Young doesn’t pound the ball or even have to penetrate in order to draw help and find an open man. Guys simply run the floor faster and cut into space harder, knowing he’ll hit them on the money if/when they get open. His kick aheads alone deserve to be nominated by the MacArthur Fellows Program. This brings us to a pair of his passes that, so far, are probably my two favorite of the entire season.

The first came a few days ago against Miami. Young was trapped high on the right wing and appeared to have his whole line of sight blocked, but a quick up-fake lifted Bam Adebayo off his feet and out of position. Young then pivoted middle and, using his left arm, fired a blind cannon at Omari Spellman who was standing in the weak-side corner. The ball must've traveled at least 35 feet before it arrived in Spellman's shot pocket a split second before the defense’s rotation.

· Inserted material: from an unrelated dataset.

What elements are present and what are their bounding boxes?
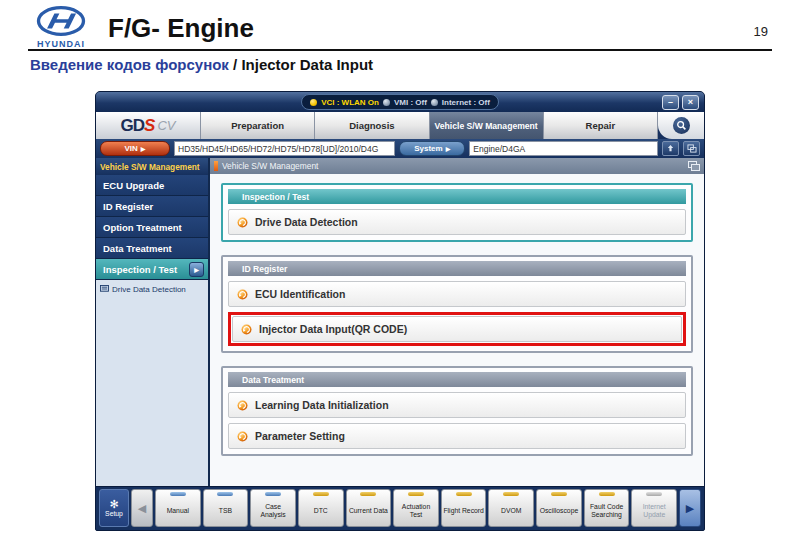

Words don’t do this pass justice. It’s something only a prodigy would think of, and immediately makes you fantasize about the realms of Young’s potential that have yet to be realized. He’ll never shoot as well as Steph Curry, but he already has the same range. Mix that with an unselfishly inventive approach to commanding Atlanta’s offense and it’s not insane to think he can lead the league in assists and scoring some day—the former is a borderline guarantee.

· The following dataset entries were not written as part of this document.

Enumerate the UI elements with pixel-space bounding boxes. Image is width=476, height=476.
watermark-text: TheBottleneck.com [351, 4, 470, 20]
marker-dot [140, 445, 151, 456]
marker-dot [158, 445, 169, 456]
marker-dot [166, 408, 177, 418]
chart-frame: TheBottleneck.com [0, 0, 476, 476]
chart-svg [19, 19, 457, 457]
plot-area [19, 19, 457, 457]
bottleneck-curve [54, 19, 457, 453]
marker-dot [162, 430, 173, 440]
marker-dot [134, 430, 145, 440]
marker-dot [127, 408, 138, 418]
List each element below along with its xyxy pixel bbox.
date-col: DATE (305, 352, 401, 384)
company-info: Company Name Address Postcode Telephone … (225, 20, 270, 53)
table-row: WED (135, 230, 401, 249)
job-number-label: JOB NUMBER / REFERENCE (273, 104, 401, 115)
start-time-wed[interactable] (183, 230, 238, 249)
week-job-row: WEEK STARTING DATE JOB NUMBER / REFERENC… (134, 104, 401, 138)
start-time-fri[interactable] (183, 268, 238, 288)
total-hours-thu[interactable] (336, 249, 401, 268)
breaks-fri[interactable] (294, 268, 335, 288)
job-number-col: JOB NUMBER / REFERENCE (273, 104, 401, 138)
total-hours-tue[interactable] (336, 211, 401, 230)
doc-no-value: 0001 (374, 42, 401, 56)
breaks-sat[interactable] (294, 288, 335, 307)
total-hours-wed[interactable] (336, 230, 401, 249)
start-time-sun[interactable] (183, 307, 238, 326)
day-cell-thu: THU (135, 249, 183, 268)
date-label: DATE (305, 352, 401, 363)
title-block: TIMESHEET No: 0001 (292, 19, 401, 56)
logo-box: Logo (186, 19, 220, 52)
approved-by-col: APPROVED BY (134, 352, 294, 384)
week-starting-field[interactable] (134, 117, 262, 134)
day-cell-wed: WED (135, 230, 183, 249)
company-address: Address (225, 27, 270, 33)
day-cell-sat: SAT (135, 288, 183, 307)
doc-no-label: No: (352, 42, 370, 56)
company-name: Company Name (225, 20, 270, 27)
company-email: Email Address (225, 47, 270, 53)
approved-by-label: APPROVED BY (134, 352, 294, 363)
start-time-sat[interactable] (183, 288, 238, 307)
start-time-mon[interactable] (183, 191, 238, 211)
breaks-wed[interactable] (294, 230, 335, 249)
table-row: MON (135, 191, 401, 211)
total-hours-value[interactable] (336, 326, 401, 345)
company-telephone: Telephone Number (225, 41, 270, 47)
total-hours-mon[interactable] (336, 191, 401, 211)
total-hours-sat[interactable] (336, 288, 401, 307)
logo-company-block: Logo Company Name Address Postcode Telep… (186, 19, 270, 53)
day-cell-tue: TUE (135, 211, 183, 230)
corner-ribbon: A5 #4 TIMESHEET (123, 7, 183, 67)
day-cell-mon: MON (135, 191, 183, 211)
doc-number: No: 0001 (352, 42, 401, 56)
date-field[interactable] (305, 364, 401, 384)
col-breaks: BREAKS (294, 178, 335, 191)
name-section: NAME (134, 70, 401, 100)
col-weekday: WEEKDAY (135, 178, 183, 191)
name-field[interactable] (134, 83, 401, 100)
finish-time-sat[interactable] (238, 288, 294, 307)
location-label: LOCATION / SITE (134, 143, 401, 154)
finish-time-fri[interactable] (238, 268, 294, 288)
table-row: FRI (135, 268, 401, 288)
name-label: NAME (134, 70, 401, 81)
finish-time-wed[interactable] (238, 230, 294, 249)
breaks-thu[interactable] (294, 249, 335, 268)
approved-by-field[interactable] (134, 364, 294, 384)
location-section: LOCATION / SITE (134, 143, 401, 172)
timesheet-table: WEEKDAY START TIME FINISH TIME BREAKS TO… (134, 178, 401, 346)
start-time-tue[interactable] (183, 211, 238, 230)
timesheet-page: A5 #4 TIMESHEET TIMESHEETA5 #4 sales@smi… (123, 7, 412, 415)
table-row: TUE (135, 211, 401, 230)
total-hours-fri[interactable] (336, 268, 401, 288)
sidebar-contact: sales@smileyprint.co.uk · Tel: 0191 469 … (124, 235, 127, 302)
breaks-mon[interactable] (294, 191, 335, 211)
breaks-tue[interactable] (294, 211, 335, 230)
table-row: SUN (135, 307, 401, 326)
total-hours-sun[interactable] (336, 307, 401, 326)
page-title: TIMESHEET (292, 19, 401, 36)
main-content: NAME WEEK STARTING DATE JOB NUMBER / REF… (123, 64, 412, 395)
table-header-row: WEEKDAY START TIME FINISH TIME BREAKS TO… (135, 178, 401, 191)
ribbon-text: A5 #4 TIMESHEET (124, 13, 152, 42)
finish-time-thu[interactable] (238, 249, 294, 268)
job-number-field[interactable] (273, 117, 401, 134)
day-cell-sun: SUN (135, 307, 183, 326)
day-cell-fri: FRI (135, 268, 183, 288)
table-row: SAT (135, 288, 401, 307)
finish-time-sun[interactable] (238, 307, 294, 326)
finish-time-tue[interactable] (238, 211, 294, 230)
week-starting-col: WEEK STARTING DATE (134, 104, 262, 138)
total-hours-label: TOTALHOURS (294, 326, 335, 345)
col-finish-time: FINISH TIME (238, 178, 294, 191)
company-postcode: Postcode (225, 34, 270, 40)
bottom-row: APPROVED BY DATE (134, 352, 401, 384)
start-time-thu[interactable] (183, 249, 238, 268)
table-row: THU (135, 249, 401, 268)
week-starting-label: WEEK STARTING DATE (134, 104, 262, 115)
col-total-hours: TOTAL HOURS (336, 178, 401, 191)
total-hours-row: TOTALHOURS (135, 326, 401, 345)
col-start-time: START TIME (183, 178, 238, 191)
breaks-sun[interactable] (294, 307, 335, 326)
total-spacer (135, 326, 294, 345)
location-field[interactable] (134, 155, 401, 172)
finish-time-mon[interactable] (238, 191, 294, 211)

The next pass came during a nationally televised game against Luka Doncic and the Dallas Mavericks. (For the record, even before Atlanta uses the future pick Dallas gave them to move up on draft night, it appears both teams won that trade!). Young rebounds a missed three, takes two dribbles, then whips a one-handed line drive at Taurean Prince as he streaks up the left sideline. A corner three is essentially created out of thin air!